All unmodified staple strands were purchased from Integrated DNA Technologies Inc. in 96-well plate format (final concentration of 200 μM/well) and mixed after arrival. All amino-functionalized DNA strands were also purchased from IDT DNA as HPLC purified grade. DyLight™ 690-B1-NHS were purchased from Thermofisher. Folic acid-PEG-NHS were purchased from Nanocs Inc. G-25 size-exclusion columns were purchased from GE Healthcare. Dimethylformamide (DMF), DOX hydrochloride (DOX⋅HCl) were purchased from Sigma aldrich. PE anti-FOLR1 (Folate Binding Protein) Antibody was purchased from Biolegend (Catalogue number 908304). 100 KDa molecular cutoff filter was purchased from Millipore. WST1 assay reagent was purchased from Merck Bioscience. Coster, black clear bottom 96-well plates were purchased from Sigma aldrich.

Amine-modified DNA was functionalized with DyLight™ 690 (referred as NIR dye hereafter)/folate using well-established N-hydroxysuccinimide (NHS) ester chemistry (Supplementary Figure S1). In brief, 100 µL of 1 mM amine-modified DNA was added to 10 mM (100 µL) NHS ester of NIR dye/folate dissolved in anhydrous DMF and kept overnight at room temperature. Then, the reaction mixture was lyophilized and purified using G25 spin columns. The concentrations of purified labeled DNA were measured using a UV-Vis spectrophotometer and used for DNA origami fabrication.

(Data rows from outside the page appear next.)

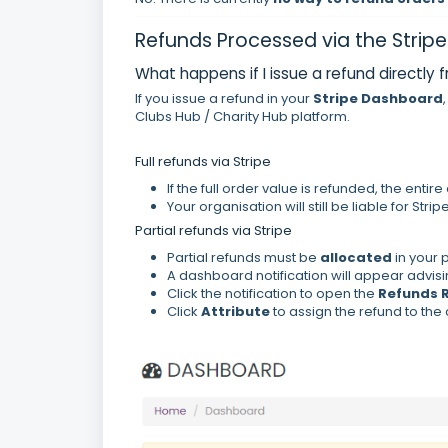
Refunds Processed via the Stri
What happens if I issue a refund directly 
If you issue a refund in your
Stripe Dashboard
Clubs Hub / Charity Hub platform.
Full refunds via Stripe
If the full order value is refunded, the enti
Your organisation will still be liable for Strip
Partial refunds via Stripe
Partial refunds must be
allocated
in your 
A dashboard notification will appear advisi
Click the notification to open the
Refunds 
Click
Attribute
to assign the refund to the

We used Rothemund’s original triangular origami design for this study(Rothemund, 2006). The structure has a total of 208 staple strands: 65 staple strands in each arm, 12 staple strands that connect arms and one staple strand for the loop. We selected 20 staple strands from each arm and extended the length with 15 nucleotide-long single-stranded overhang. Half of those 20 strands were complementary to the NIR dye, and folate functionalized DNA. Overall, we used 30 folate-capturing and 30 NIR dye-capturing staple strands, 148 unmodified staple strands, and NIR dye/folate functionalized strands to self-assemble folate targeted origami (detailed sequence information is provided in the SI). For the fabrication of nontargeted DNA origami, amine functionalized DNA strands were used in the place of folate functionalized strands. To assemble DNA origami, single-stranded M13mp18 DNA (New England Biolabs, 7,249 nt length) was mixed with normal and NIR dye/folate-capturing staple strands, NIR dye/folate functionalized strands in 1:10 ratio in 0.5 × TAE-Mg²⁺(20 mM Tris base pH 8.0, 10 mM acetic acid, 1 mM EDTA, and 6.25 mM magnesium acetate) buffer. The resulting solution was annealed from 95 to 4°C for the correct folding of DNA origami structure. The structures were subsequently purified three times by microcon centrifugal filtration devices (100 kD MWCO filters, Millipore) to remove the excess single-stranded DNA.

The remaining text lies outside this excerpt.